_Work item_.
Print the data below exactly, but only the lines from the one containing "Bewerbung zum" down to the one containing "EX旅のカスタマーセンター 0570-07-0171（8:00～21:0", inclusive.
:: Provided records
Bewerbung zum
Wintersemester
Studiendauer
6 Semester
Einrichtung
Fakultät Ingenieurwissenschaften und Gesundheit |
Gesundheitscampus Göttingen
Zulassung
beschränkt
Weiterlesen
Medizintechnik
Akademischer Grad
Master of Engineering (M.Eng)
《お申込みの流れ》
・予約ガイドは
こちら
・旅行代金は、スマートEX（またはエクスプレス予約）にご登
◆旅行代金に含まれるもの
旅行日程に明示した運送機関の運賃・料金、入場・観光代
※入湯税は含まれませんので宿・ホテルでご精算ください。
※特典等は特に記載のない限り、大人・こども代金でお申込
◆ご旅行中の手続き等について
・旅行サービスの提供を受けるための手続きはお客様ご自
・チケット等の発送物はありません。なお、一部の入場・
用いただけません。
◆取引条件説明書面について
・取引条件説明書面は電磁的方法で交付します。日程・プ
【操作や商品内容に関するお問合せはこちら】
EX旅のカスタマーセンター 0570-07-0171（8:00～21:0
::::
:: Provided records
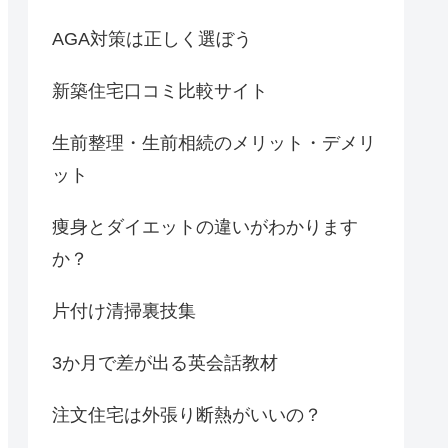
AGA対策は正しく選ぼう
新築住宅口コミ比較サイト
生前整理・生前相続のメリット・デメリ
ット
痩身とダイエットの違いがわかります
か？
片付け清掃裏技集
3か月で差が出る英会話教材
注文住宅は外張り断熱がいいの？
::::
:: Provided records
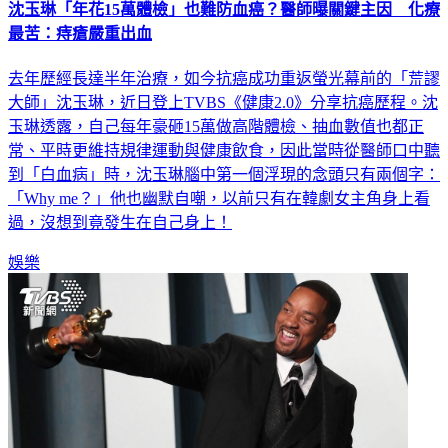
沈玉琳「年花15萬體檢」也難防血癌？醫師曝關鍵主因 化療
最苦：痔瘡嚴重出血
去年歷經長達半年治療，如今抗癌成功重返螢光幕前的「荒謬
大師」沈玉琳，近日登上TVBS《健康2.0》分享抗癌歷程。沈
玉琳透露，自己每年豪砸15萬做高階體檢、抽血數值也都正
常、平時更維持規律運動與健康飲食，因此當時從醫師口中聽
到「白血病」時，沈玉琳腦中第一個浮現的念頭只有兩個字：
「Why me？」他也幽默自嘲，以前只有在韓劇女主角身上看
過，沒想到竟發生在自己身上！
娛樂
::::
_Solved exercise_.
Bewerbung zum
Wintersemester
Studiendauer
6 Semester
Einrichtung
Fakultät Ingenieurwissenschaften und Gesundheit |
Gesundheitscampus Göttingen
Zulassung
beschränkt
Weiterlesen
Medizintechnik
Akademischer Grad
Master of Engineering (M.Eng)
《お申込みの流れ》
・予約ガイドは
こちら
・旅行代金は、スマートEX（またはエクスプレス予約）にご登
◆旅行代金に含まれるもの
旅行日程に明示した運送機関の運賃・料金、入場・観光代
※入湯税は含まれませんので宿・ホテルでご精算ください。
※特典等は特に記載のない限り、大人・こども代金でお申込
◆ご旅行中の手続き等について
・旅行サービスの提供を受けるための手続きはお客様ご自
・チケット等の発送物はありません。なお、一部の入場・
用いただけません。
◆取引条件説明書面について
・取引条件説明書面は電磁的方法で交付します。日程・プ
【操作や商品内容に関するお問合せはこちら】
EX旅のカスタマーセンター 0570-07-0171（8:00～21:0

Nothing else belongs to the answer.